Saturday, 24 February 2007

FSharp.net

I just found an empty website at fsharp.net that contains forums for discussing F#. There are a few registered users already.

As much as I like the Hub, it can be very slow.

F# certainly seems to be gaining popularity. I've had 2,500 visitors to my F# demos so far this month. I've also changed my site to use the less ambiguous term "F#.NET" in the hope that this will catch on and become a better way to Google for the F# programming language.

Cheers,
Jon.

Saturday, 17 February 2007

Symbolic manipulation

The F# programming language excels at the manipulation of symbolic expressions. This includes compiler and interpreter writing (the manipulation of programs) but perhaps the most obvious application is computer algebra.
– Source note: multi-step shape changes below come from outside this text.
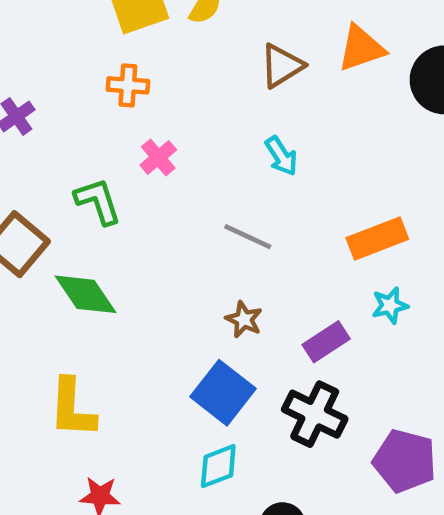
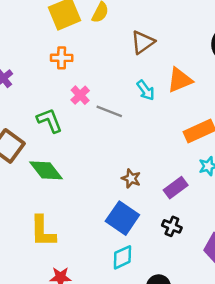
orange triangle: (361, 48) -> (180, 80), moved
gray line: (248, 237) -> (109, 111), moved
black cross: (315, 414) -> (172, 226), size x0.6

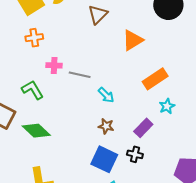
cyan arrow: (146, 90) -> (106, 95), moved
pink cross: (80, 95) -> (54, 65), turned -35
black cross: (172, 226) -> (135, 154), moved

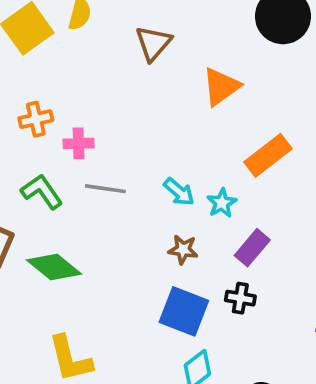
orange cross: (34, 38) -> (36, 119), moved
gray line: (80, 75) -> (105, 189), moved
cyan star: (167, 106) -> (222, 203), moved

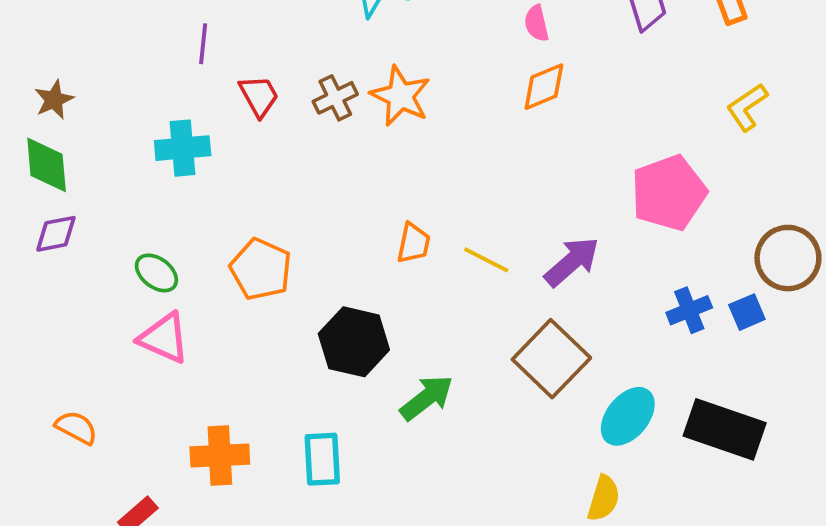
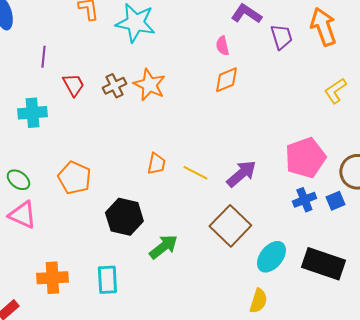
pink pentagon: (669, 193) -> (305, 158), moved

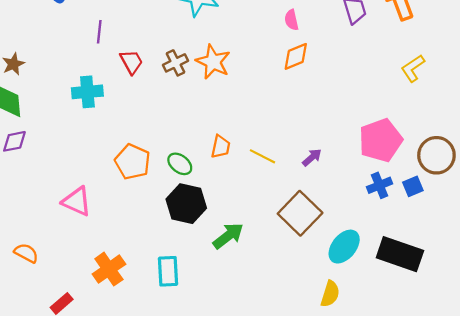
purple arrow: (241, 174) -> (312, 157), size x0.6
green ellipse: (18, 180) -> (180, 164), moved
orange cross: (52, 278) -> (109, 269), turned -32

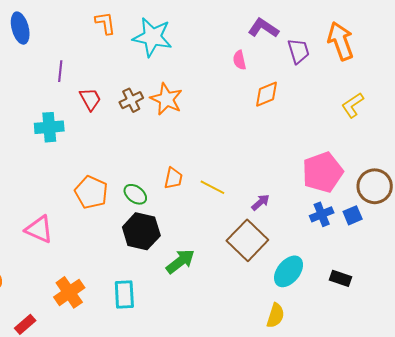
orange diamond: (296, 56) -> (266, 94), moved
purple arrow: (312, 157) -> (260, 202), moved
black rectangle: (400, 254) -> (341, 278), size x0.5

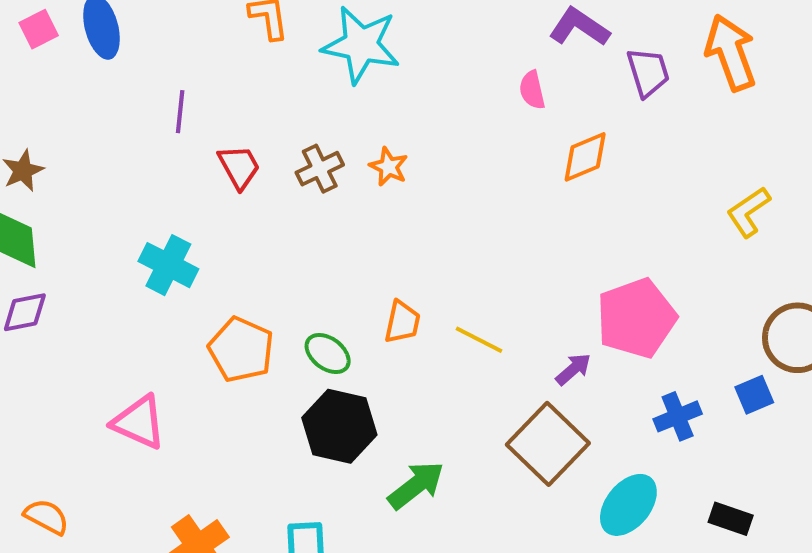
orange star: (166, 99) -> (389, 167), size x0.6
yellow L-shape: (353, 105) -> (748, 212), moved
cyan cross: (49, 127) -> (168, 265), moved, turned 32
pink pentagon: (323, 172) -> (636, 318), moved
blue cross: (322, 214) -> (678, 416), moved

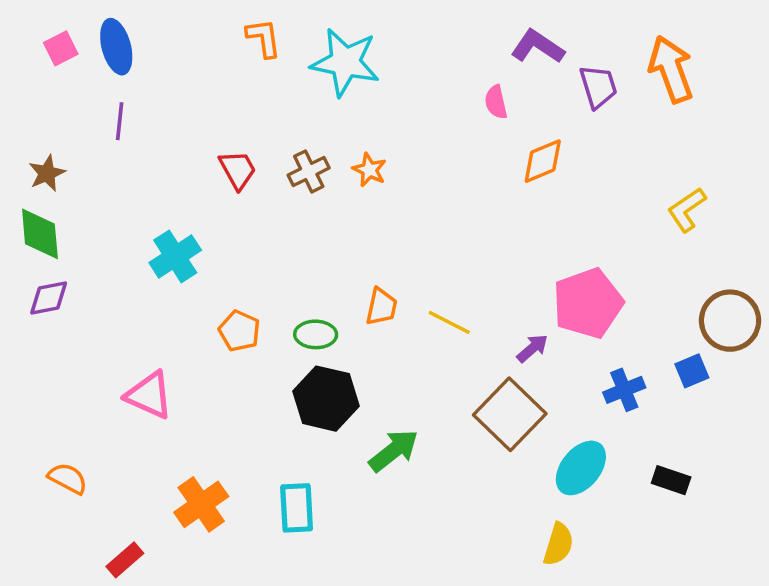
purple line: (180, 112) -> (120, 121), moved
cyan cross: (168, 265) -> (175, 256), turned 30
orange pentagon: (241, 350) -> (239, 331), size x0.7
green ellipse: (328, 353) -> (316, 334), turned -36

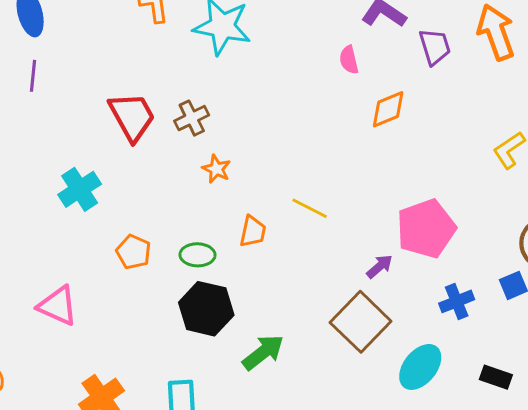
red trapezoid: (238, 170) -> (132, 117), size x1.5
orange star: (369, 170) -> (216, 169), moved
yellow line: (449, 322) -> (310, 208), moved

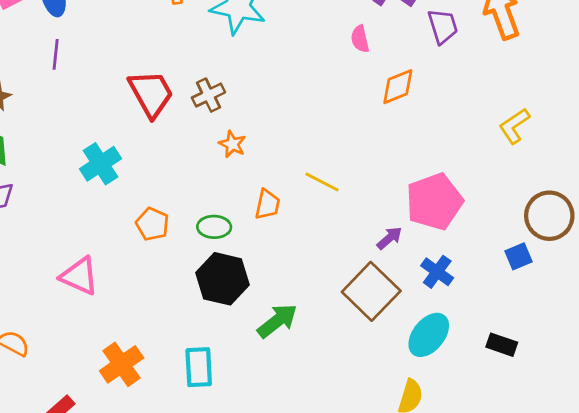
blue cross: (457, 301) -> (437, 272), moved, turned -32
The language features that make F# ideal for symbolic processing are variant types and pattern matching. The following snippet of F# code defines a variant type and overloads the + and * functions, allowing symbolic mathematical expressions to be constructed using ordinary arithmetic operators:

type t =
| Q of int
| Var of string
| Add of t * t
| Mul of t * t with

static member ( + ) (f, g) = match f, g with
| Q n, Q m -> Q (n + m)
| Q 0, e e, Q 0 -> e
| f, Add(g, h) -> f + g + h
| f, g -> Add(f, g)

static member ( * ) (f, g) = match f, g with
| Q n, Q m -> Q (n * m)
| Q 0, e e, Q 0 -> Q 0
| Q 1, e e, Q 1 -> e
| f, Mul(g, h) -> f * g * h
| f, g -> Mul(f, g)
end

Composing symbolic expressions using these operators has the added benefit of performing some simplifying rearrangements. For example, adding 0 or multiplying by 1 has no effect.

> Q 2 + Q 1 * Var "x" + Q 0;;
val it : t = Add (Q 2,Var "x")

As well as being expressive, F#'s pattern matching is also very efficient. This implementation can simplify randomly generated expressions with 10^6 atoms in 0.386s on my 2.2GHz AMD64.

Cheers,
Jon.

Wednesday, 14 February 2007

Avoiding copying in functional programming languages

This boils down to an absolutely pivotal concept in functional programming
called referential transparency. This concept is one of the main stumbling
blocks for imperative programmers learning FPLs like F#. I
certainly had trouble grokking this concept when I ditched C++.

In essence, when a new immutable data structure is created from an existing
data structure, the new data structure has a lot in common with the original.
An imperative programmer immediately assumes (incorrectly) that the original
data structure must have been copied. In fact, there is never any need to
copy immutable data because you can simply refer back to the original, i.e.
referencing is transparent.

So FPLs effectively handle everything by pointer (mutable or immutable) and
the only copying you'll ever incur is copying pointers. In this case, the
pointers inside the record will be copied, which is nothing to worry about.

In the vast majority of cases, succinct F# code is efficient F# code. As
long as you don't explicitly copy lots of data, there won't be much copying
going on "under the hood".

Friday, 2 February 2007

F# is the perfect tool for scientists

I'm in the process of writing my next book "F# for Scientists" and, whilst looking for interesting examples, decided to try to mix web programming with science.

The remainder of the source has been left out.